*WHAT THIS TASK INVOLVES*.
Starting at the line that contains "remonte dès les premiers âges", repeat each line of the listing below through the last one, exactly, and leave out every picture.

*RECORDS SHOWN*.
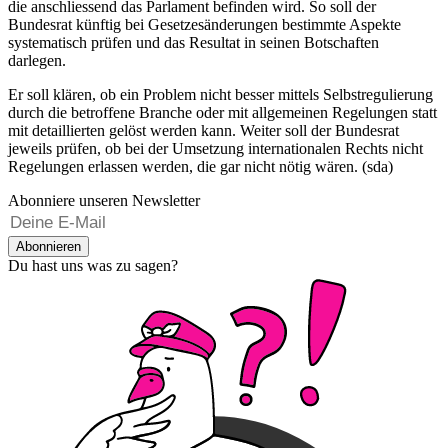
die anschliessend das Parlament befinden wird. So soll der
Bundesrat künftig bei Gesetzesänderungen bestimmte Aspekte
systematisch prüfen und das Resultat in seinen Botschaften
darlegen.
Er soll klären, ob ein Problem nicht besser mittels Selbstregulierung
durch die betroffene Branche oder mit allgemeinen Regelungen statt
mit detaillierten gelöst werden kann. Weiter soll der Bundesrat
jeweils prüfen, ob bei der Umsetzung internationalen Rechts nicht
Regelungen erlassen werden, die gar nicht nötig wären. (sda)
Abonniere unseren Newsletter
Abonnieren
Du hast uns was zu sagen?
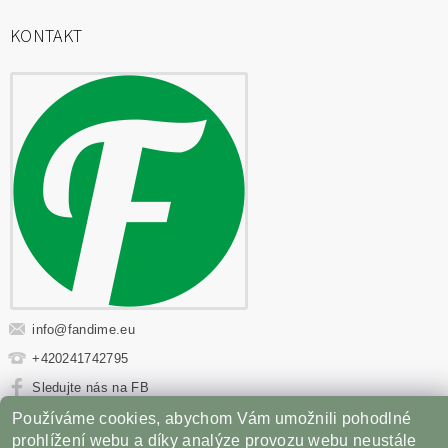
KONTAKT
info
@
fandime.eu
+420241742795
Sledujte nás na FB
Používáme cookies, abychom Vám umožnili pohodlné
Sportovní výživa
|
Fitness oblečení
|
Věci z filmů
|
prohlížení webu a díky analýze provozu webu neustále
Příslušenství pro Gril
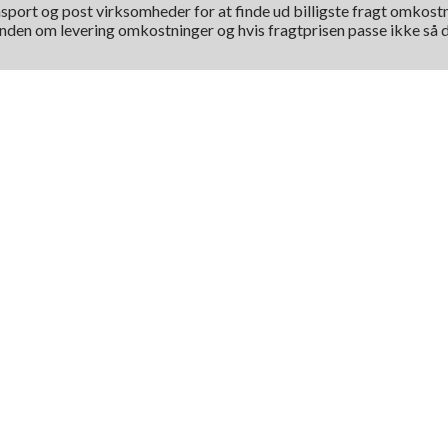
nsport og post virksomheder for at finde ud billigste fragt omkostni
kunden om levering omkostninger og hvis fragtprisen passe ikke så d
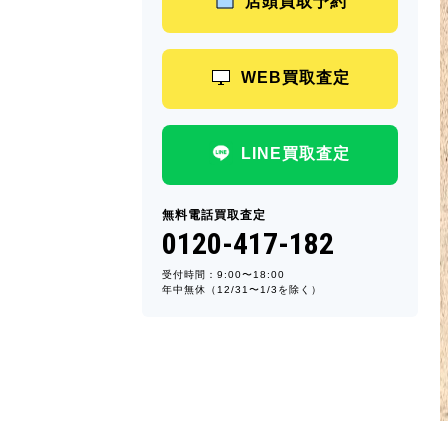
店頭買取予約
WEB買取査定
LINE買取査定
無料電話買取査定
0120-417-182
受付時間：9:00〜18:00
年中無休（12/31〜1/3を除く）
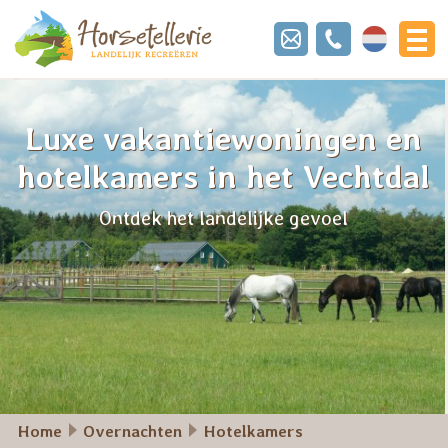
Nederland
Luxe vakantiewoningen en
hotelkamers in het Vechtdal
Ontdek het landelijke gevoel
Home
Overnachten
Hotelkamers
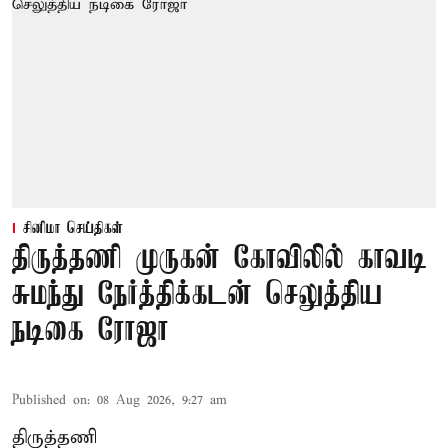
சினிமா செய்திகள்
திருத்தணி முருகன் கோவிலில் காவடி
சுமந்து நேர்த்திக்கடன் செலுத்திய
நடிகை ரோஜா
Published on
:
08 Aug 2026, 9:27 am
திருத்தணி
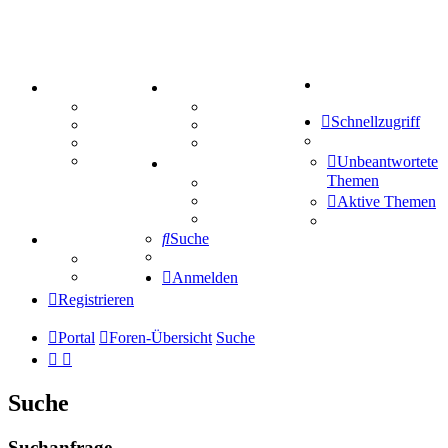
Suche
PORTAL
ZEUG
Forum
Aktienbörse
Schnellzugriff
Webhosting
Treffenübersicht
FAQ
Zitatesammlung
Mastodon
Unbeantwortete
SPIELE
Themen
Kniffel
Sudoku
Aktive Themen
Schiffe versenken
Suche
TIPPSPIEL
Tipprunde
Comunio
Anmelden
Registrieren
Portal
Foren-Übersicht
Suche
Suche
Suchanfrage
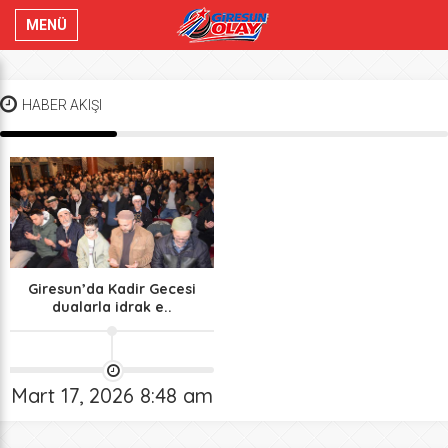
MENÜ
HABER AKIŞI
Giresun’da Kadir Gecesi
dualarla idrak e..
Mart 17, 2026 8:48 am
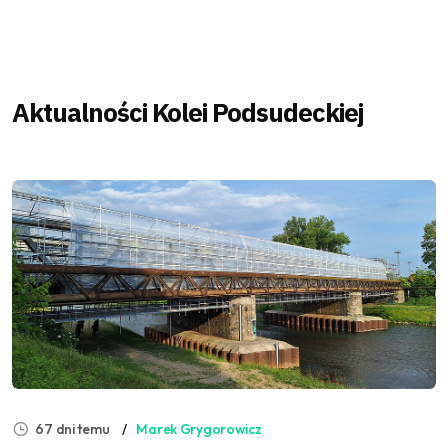
Aktualności Kolei Podsudeckiej
67 dni temu
Marek Grygorowicz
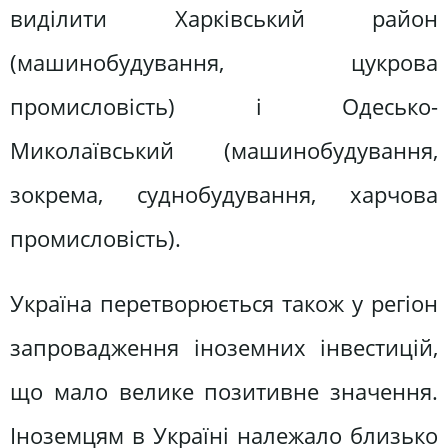
виділити Харківський район
(машинобудування, цукрова
промисловість) і Одесько-
Миколаївський (машинобудування,
зокрема, суднобудування, харчова
промисловість).
Україна перетворюється також у регіон
запровадження іноземних інвестицій,
що мало велике позитивне значення.
Іноземцям в Україні належало близько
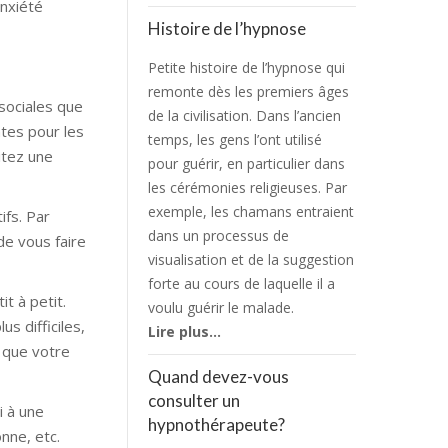
anxiété
Histoire de l’hypnose
Petite histoire de l’hypnose qui
remonte dès les premiers âges
 sociales que
de la civilisation. Dans l’ancien
ntes pour les
temps, les gens l’ont utilisé
itez une
pour guérir, en particulier dans
les cérémonies religieuses. Par
exemple, les chamans entraient
ifs. Par
dans un processus de
de vous faire
visualisation et de la suggestion
forte au cours de laquelle il a
t à petit.
voulu guérir le malade.
s difficiles,
Lire plus…
 que votre
Quand devez-vous
consulter un
i à une
hypnothérapeute?
nne, etc.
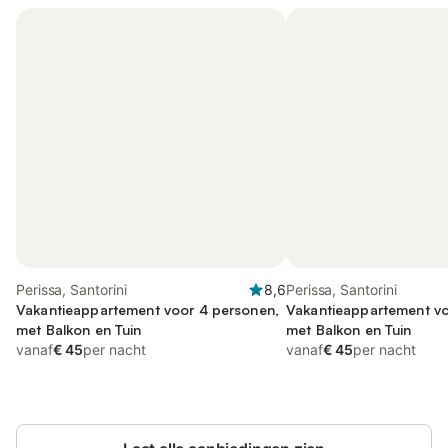
Perissa, Santorini
8,6
Perissa, Santorini
Vakantieappartement voor 4 personen,
Vakantieappartement vo
met Balkon en Tuin
met Balkon en Tuin
vanaf
€ 45
per nacht
vanaf
€ 45
per nacht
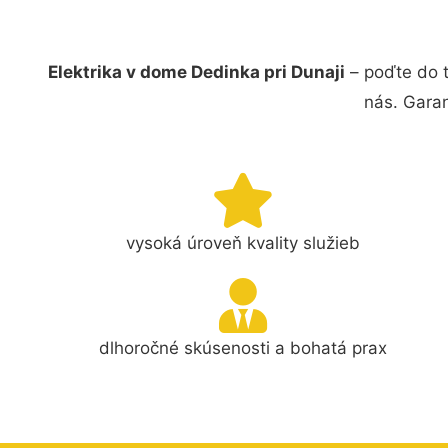
Elektrika v dome Dedinka pri Dunaji
– poďte do t
nás. Gara
vysoká úroveň kvality služieb
dlhoročné skúsenosti a bohatá prax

*EXERCISE ANSWER*.
remonte dès les premiers âges
 sociales que
de la civilisation. Dans l’ancien
ntes pour les
temps, les gens l’ont utilisé
itez une
pour guérir, en particulier dans
les cérémonies religieuses. Par
exemple, les chamans entraient
ifs. Par
dans un processus de
de vous faire
visualisation et de la suggestion
forte au cours de laquelle il a
t à petit.
voulu guérir le malade.
s difficiles,
Lire plus…
 que votre
Quand devez-vous
consulter un
i à une
hypnothérapeute?
nne, etc.
Perissa, Santorini
8,6
Perissa, Santorini
Vakantieappartement voor 4 personen,
Vakantieappartement vo
met Balkon en Tuin
met Balkon en Tuin
vanaf
€ 45
per nacht
vanaf
€ 45
per nacht
Elektrika v dome Dedinka pri Dunaji
– poďte do t
nás. Gara
vysoká úroveň kvality služieb
dlhoročné skúsenosti a bohatá prax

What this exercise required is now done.